One of the ideas floated to "save" the Post Office, other than repealing that destructive pension requirement, is to offer financial services through your local post office. None of the services suggested are major but the nationwide network of post offices would bring them to many financially underserved areas.
Perhaps the most high-profile proponent of the inspector general’s proposal is Sen. Elizabeth Warren, a liberal Democrat from Massachusetts, who laid out her case for “postal banking” last week at a conference hosted by the Pew Charitable Trusts, a Washington research center.Opposition from banks and folks like Congressfelon Darrell Issa mark this as a positive idea for people.
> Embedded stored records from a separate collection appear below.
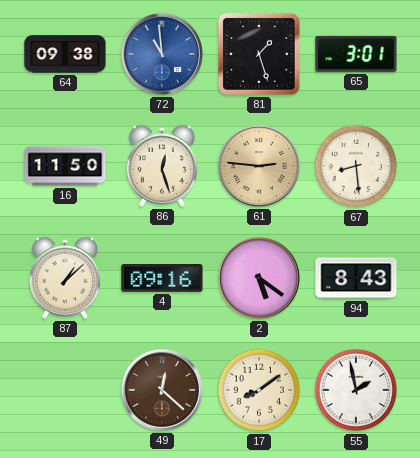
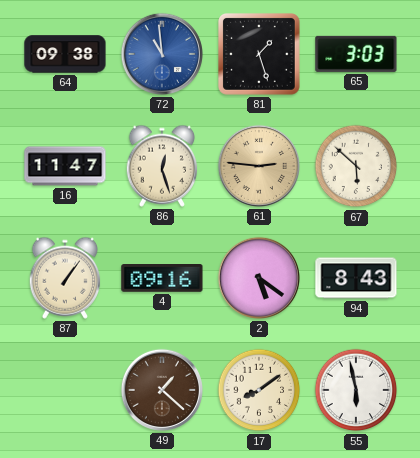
65: 3:01 -> 3:03
16: 11:50 -> 11:47
67: 8:29 -> 5:52
87: 1:08 -> 1:06
49: 12:22 -> 1:22
55: 1:58 -> 5:58
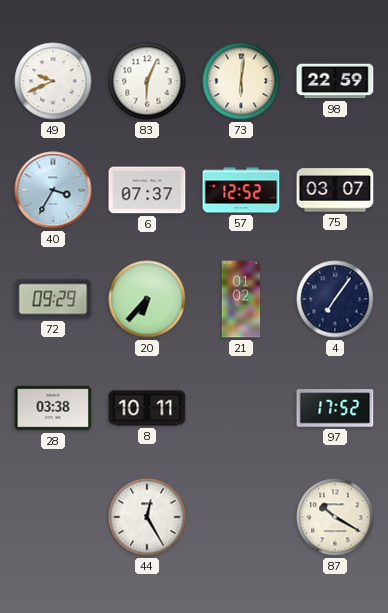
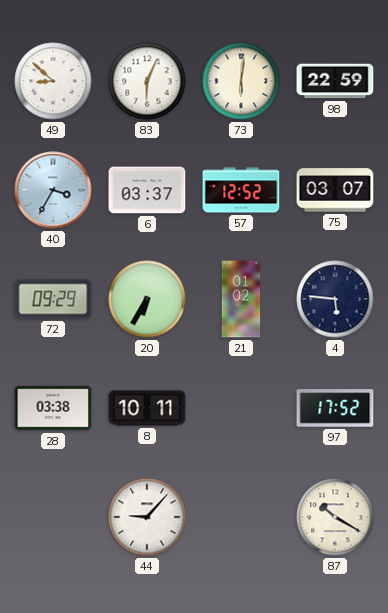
49: 9:41 -> 8:52
6: 07:37 -> 03:37
20: 6:37 -> 6:35
4: 7:06 -> 5:46
44: 12:25 -> 9:07
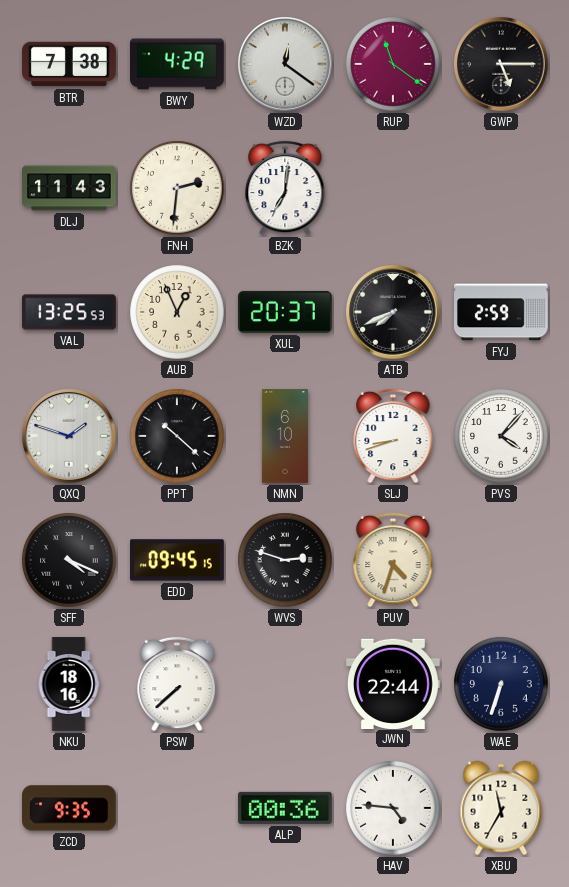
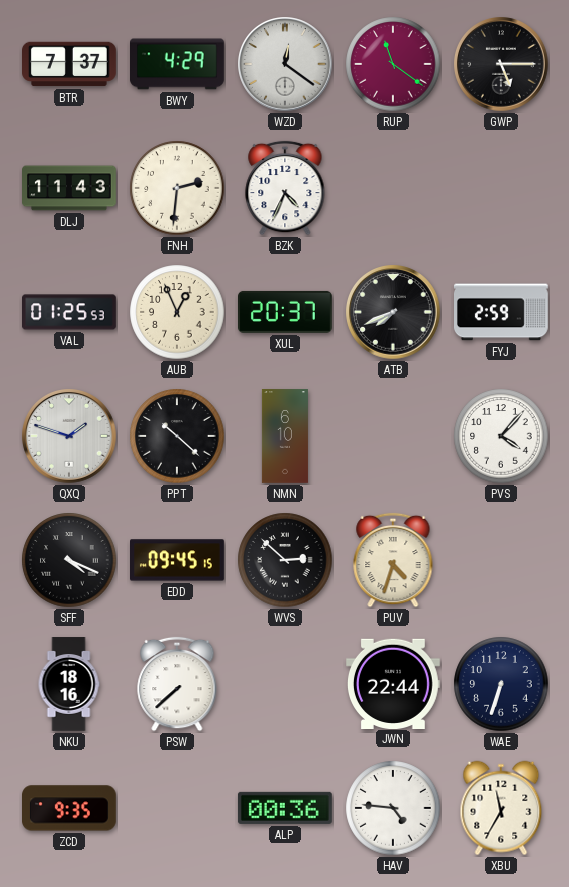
BTR: 7:38 -> 7:37
BZK: 7:01 -> 4:34
VAL: 13:25 -> 01:25
SLJ: 8:42 -> none
WVS: 2:48 -> 2:52
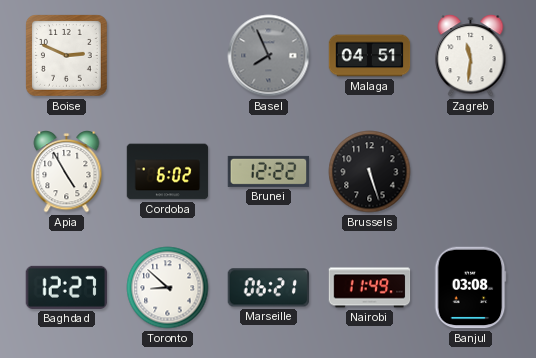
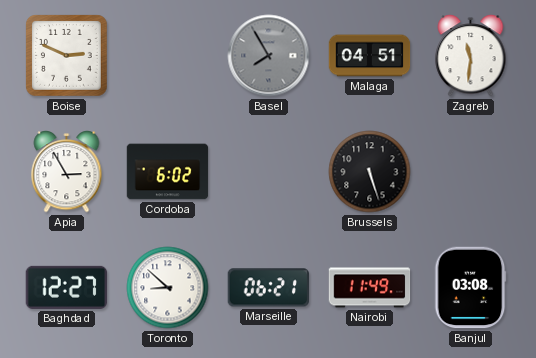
Basel: 7:56 -> 7:55
Apia: 4:55 -> 2:55
Brunei: 12:22 -> none
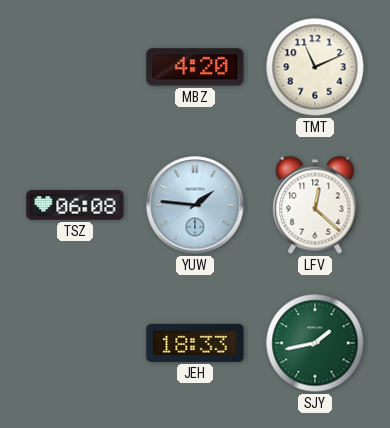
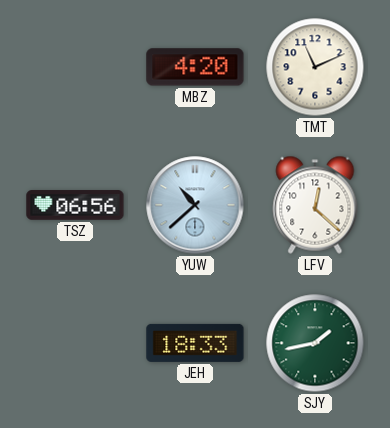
TSZ: 06:08 -> 06:56
YUW: 1:46 -> 10:38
However, those same people mean that the idea has little to no chance of passage until we consign the Republican/Teabaggers to the garbage heap of History.
Warren said the post office was an ideal venue to provide affordable financial products for families of moderate means whose needs weren’t met by the traditional banking system.
In 2012, the senator noted, a quarter of U.S. households _ 68 million people _ spent an average of 10 percent of their incomes on interest and fees for check cashing and payday lending, about the same amount they spent on food.
If post offices teamed up with nearby credit unions or community banks, Warren said, they could provide similar services for less, potentially funneling millions more people into the traditional banking system.
“That’s a win-win,” she said.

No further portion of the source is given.